One important immune checkpoint involves a signaling molecule called PD-1, which sits on the surface of many immune cells. Cancer cells all too often figure how to trigger excessive PD-1 signaling, which results in the demobilization of the immune system’s rowdy warrior cells. That’s just what you want to happen after, say, an infectious pathogen has been defeated or a tumor has been completely eradicated — but not before. By blocking PD-1 signaling, checkpoint inhibitors delay premature immune-system demobilization until a cancer patient’s tumor appears to be vanquished.

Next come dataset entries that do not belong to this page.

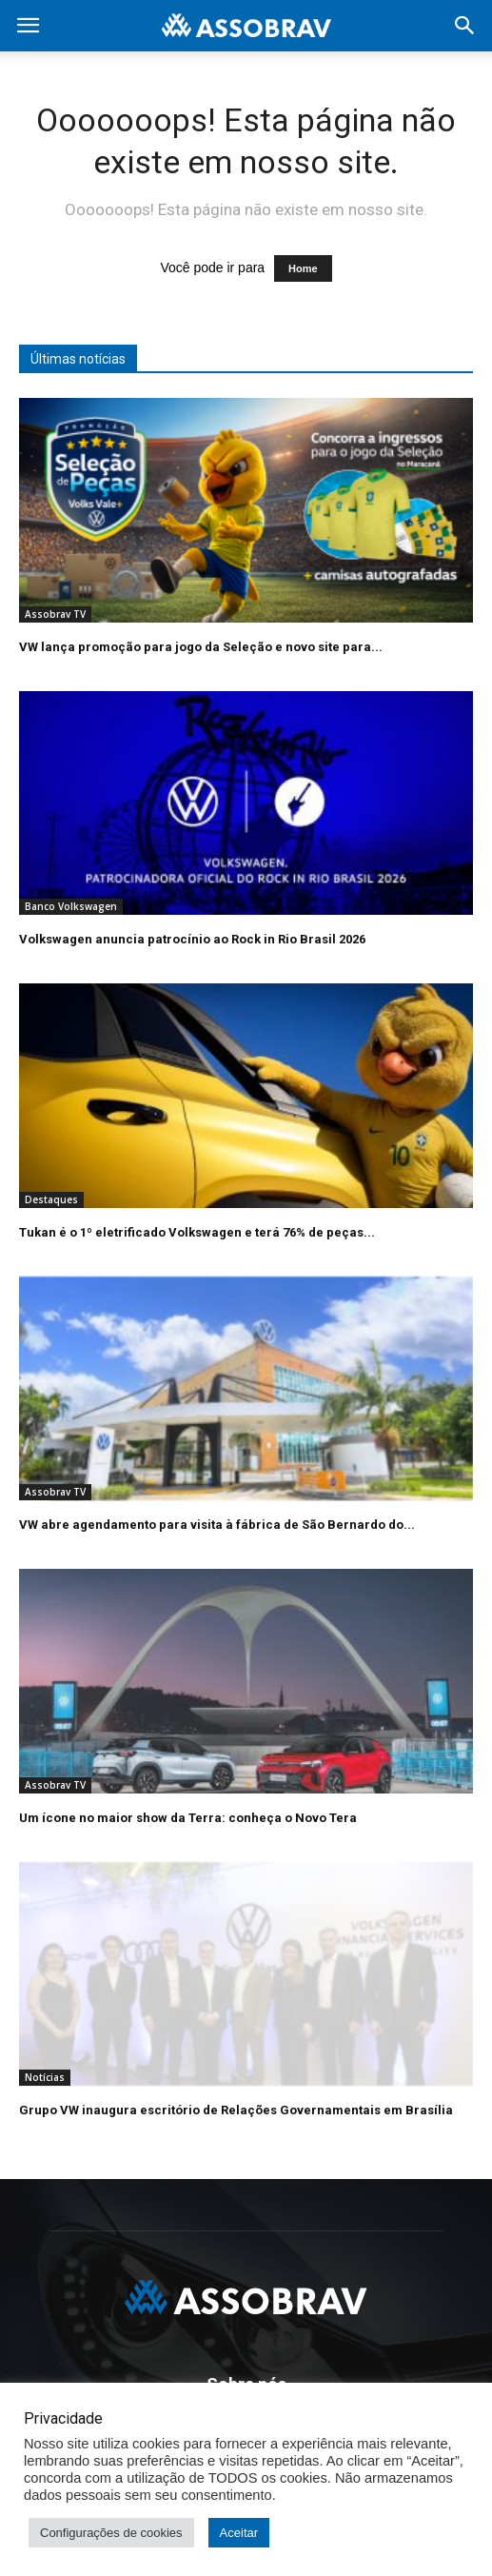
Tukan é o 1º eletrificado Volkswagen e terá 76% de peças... (197, 1232)
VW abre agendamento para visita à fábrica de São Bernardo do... (217, 1524)
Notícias (45, 2077)
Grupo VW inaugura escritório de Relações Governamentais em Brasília (236, 2110)
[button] (465, 25)
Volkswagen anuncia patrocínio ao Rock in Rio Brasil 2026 (192, 939)
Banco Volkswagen (71, 906)
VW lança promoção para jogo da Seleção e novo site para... (201, 647)
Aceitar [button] (239, 2533)
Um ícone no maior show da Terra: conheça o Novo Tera (188, 1818)
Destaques (51, 1199)
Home (303, 268)
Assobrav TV (55, 614)
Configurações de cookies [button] (111, 2533)
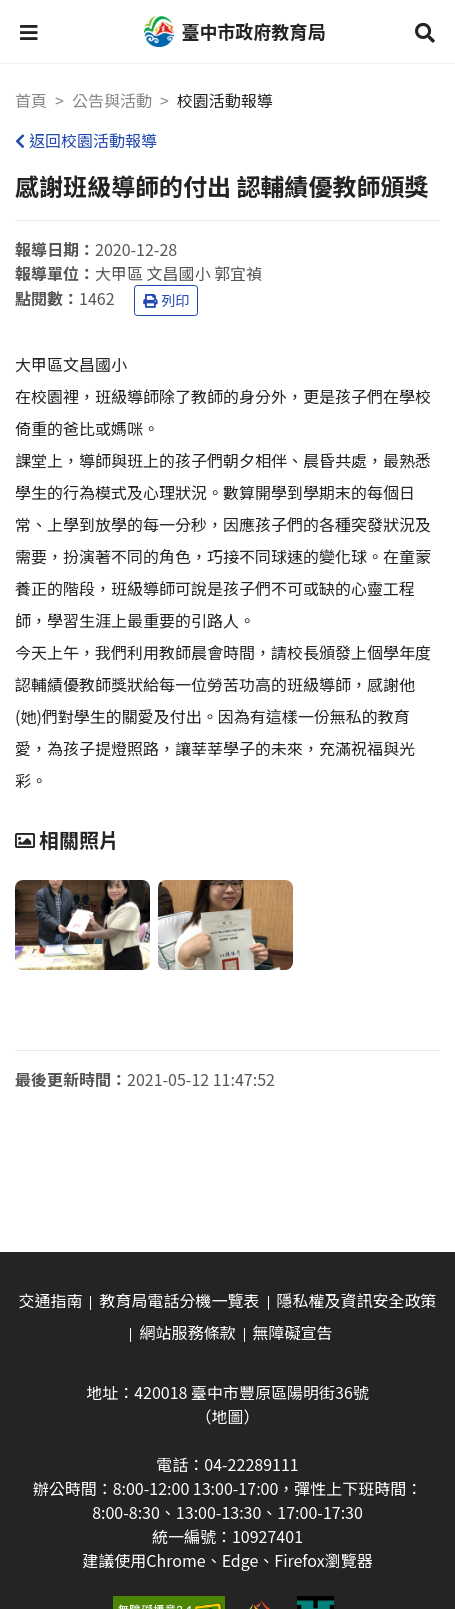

While immune-checkpoint hyperactivity renders a cancer patient’s immune response too sluggish to detect, attack and defeat the patient’s tumor, the situation is reversed in patients with one type of autoimmune disease — and maybe other types, too. In a new twist described in a study in Proceedings of the National Academy of Sciences, Stanford immunologists Connie Weyand, MD, and Jorg Goronzy, MD, and their colleagues have discovered that in giant cell arteritis, in which the immune system attacks the aorta and its larger branches, the immune response is too strong because an immune checkpoint — specifically, PD-1 signaling — isn’t braking hard enough.

This is the first time that a deficiency of an immune checkpoint has been implicated in a human autoimmune disease. But it might not be the last. “We expect that other autoimmune diseases may have similar checkpoint deficiencies,” Weyand told me recently, “although the precise molecular mechanisms involved may vary from one autoimmune disease to the next.”

Up to now, checkpoint-inhibitor drug development has been focused on impeding the PD-1 checkpoint in patients with cancer in order to amplify their anti-tumor immunity. The new study, Weyand hopes, will prompt the development of PD-1-invigorating drugs.